When the party moved its headquarters to Cape Town in 1939, following a decade of ideological feuding and expulsions, Simons and Ray Alexander both became members of its central executive committee. He remained on the party executive from the Stalin-Hitler pact to the banning of the party in 1950, and until his death continued as the party's senior academic. The invasion of Hungary in 1956, Czechoslovakia in 1968 and Afghanistan in 1979 did not shake his thinking, or that of his party.

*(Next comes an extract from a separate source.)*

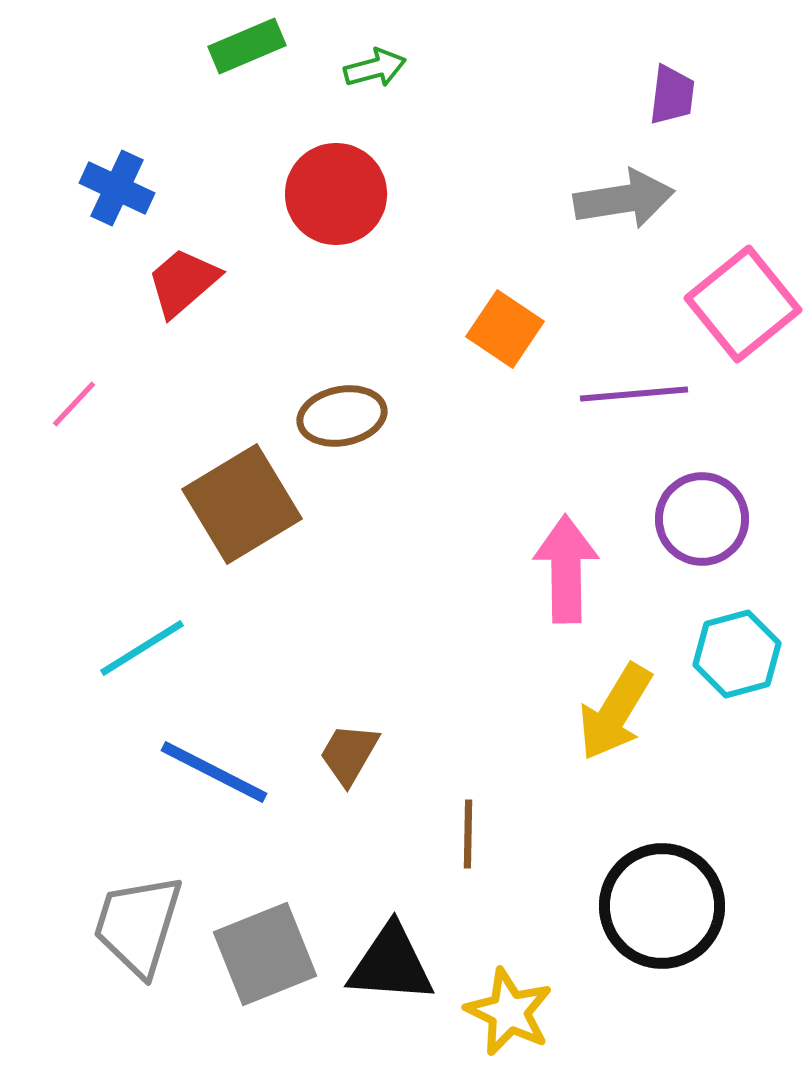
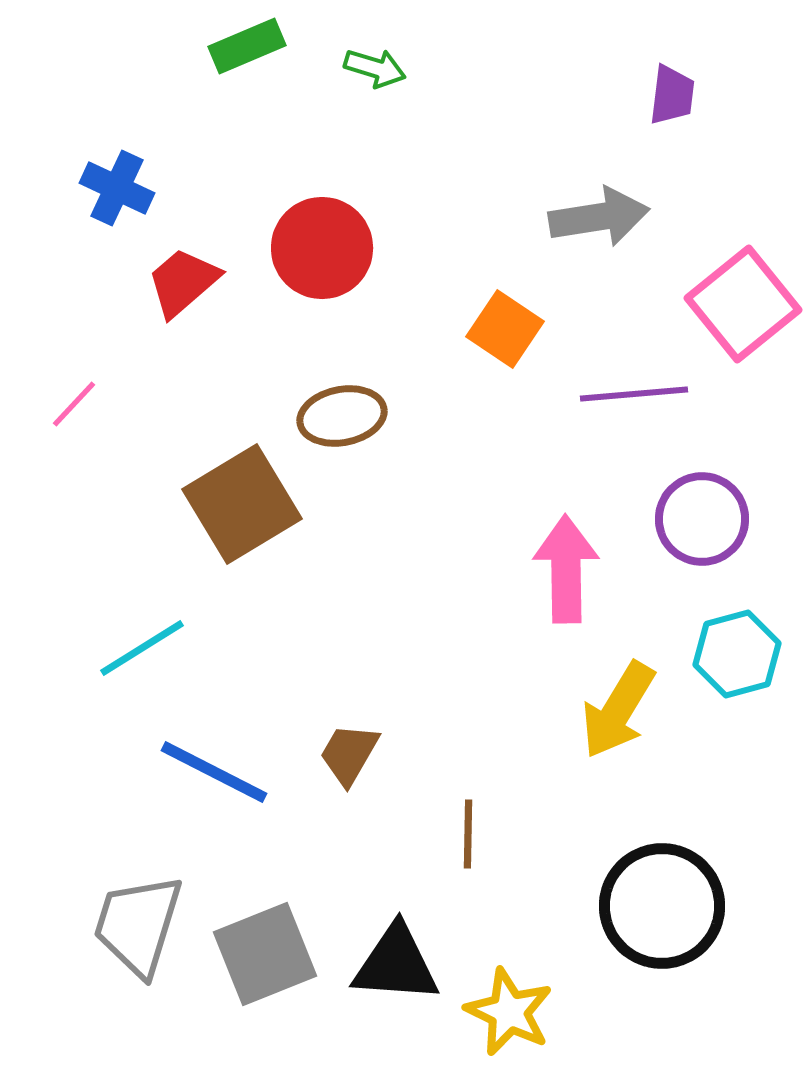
green arrow: rotated 32 degrees clockwise
red circle: moved 14 px left, 54 px down
gray arrow: moved 25 px left, 18 px down
yellow arrow: moved 3 px right, 2 px up
black triangle: moved 5 px right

The victory of Cuban arms in Angola in 1975 allowed Simons to take charge of the ideological tuition of young ANC troops at Nova Katenga camp, in Angola, on much the same lines as in the "people's democracies". No substantial criticism of the internal character of the Soviet Union, or of its allied states, was permitted.
Simons was a chairman of the national consultative conference of the ANC at Kabwe, in Zambia, in June 1985, its first for 16 years. The calling of the conference had been a demand in the mutiny of ANC troops in Angola the previous year. No mention of the mutiny was permitted at conference, while leading participants continued to be held under gulag conditions in Angola.
Sachs states that "the Jack Simons method" has become "part of the dialogue and truth seeking of the whole South African nation". This may suggest some further problems in the new South Africa.